While it seems like a cop out or perhaps a tired refrain to say “it matters now more than ever,” I think that perhaps the answer could perhaps be found by looking at the question of passion. Passion permeates the campaign, with each nominee staking their claim to “hope” and “change” in their own ways. And this time, more than ever, the candidates, at least externally, represent a great deal more of variance than they have in the past. There are evangelicals and liberal protestants, men and women, traditional and non-traditional. The fact that Huckabee is still sticking it out and WINNING states and REFUSES to bow out tells me that there is something to fight for on both sides, that it isn’t just the Democrats who haven’t made their mind up yet.

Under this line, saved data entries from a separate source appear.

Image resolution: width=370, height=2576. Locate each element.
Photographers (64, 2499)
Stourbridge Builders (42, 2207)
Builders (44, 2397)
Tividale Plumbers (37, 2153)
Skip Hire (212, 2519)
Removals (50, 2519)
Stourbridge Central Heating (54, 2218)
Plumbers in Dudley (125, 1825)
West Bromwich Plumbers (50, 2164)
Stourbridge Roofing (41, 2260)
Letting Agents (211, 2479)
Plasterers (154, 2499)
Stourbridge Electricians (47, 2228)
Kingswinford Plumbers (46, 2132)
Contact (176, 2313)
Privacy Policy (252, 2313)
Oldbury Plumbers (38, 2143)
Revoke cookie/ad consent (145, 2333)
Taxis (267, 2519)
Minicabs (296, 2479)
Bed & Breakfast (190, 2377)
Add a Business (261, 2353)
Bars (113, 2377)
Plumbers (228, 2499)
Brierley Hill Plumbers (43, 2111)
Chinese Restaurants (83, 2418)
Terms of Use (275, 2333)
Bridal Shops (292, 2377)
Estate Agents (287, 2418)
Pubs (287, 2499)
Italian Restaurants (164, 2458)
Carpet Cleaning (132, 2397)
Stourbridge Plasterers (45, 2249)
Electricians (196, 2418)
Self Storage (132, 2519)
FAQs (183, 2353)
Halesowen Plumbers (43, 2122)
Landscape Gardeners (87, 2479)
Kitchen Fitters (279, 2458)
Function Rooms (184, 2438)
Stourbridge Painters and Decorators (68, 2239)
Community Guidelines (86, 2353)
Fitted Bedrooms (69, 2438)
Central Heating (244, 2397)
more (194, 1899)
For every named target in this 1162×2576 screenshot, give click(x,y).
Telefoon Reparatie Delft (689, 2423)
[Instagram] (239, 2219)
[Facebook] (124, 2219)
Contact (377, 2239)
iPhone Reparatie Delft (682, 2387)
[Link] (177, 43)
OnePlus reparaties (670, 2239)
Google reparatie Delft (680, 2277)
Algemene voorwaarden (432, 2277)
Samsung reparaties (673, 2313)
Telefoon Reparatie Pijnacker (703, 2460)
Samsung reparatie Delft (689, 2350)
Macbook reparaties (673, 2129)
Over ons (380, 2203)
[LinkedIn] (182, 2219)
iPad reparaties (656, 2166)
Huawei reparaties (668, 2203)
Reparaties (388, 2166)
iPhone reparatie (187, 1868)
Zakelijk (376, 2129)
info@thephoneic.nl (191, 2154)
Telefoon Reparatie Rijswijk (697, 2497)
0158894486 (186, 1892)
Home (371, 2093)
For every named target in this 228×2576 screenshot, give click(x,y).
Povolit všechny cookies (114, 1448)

But again, I want to get back to the idea of passion. It feels as though people have woken up, or have been awakened, this year to the sense that things don’t have to be “the same old same old.” We have a choice. We have a voice. We may not be united in terms of what we want, but Americans seem more united than ever in our passion for something different, something better. We seem to be getting the message– Historically it seems that we always knew that our country is worth fighting for and perhaps even worth dying for, but we finally seem to be saying with our votes and our voices that it is also worth living for and dreaming for.
So while I may secretly hope that my candidate of choice blows everyone else out of the water and wins in a tidal wave of popular public opinion, I am grateful nonetheless to see that our country, on both sides of the aisle, seems passionate once more.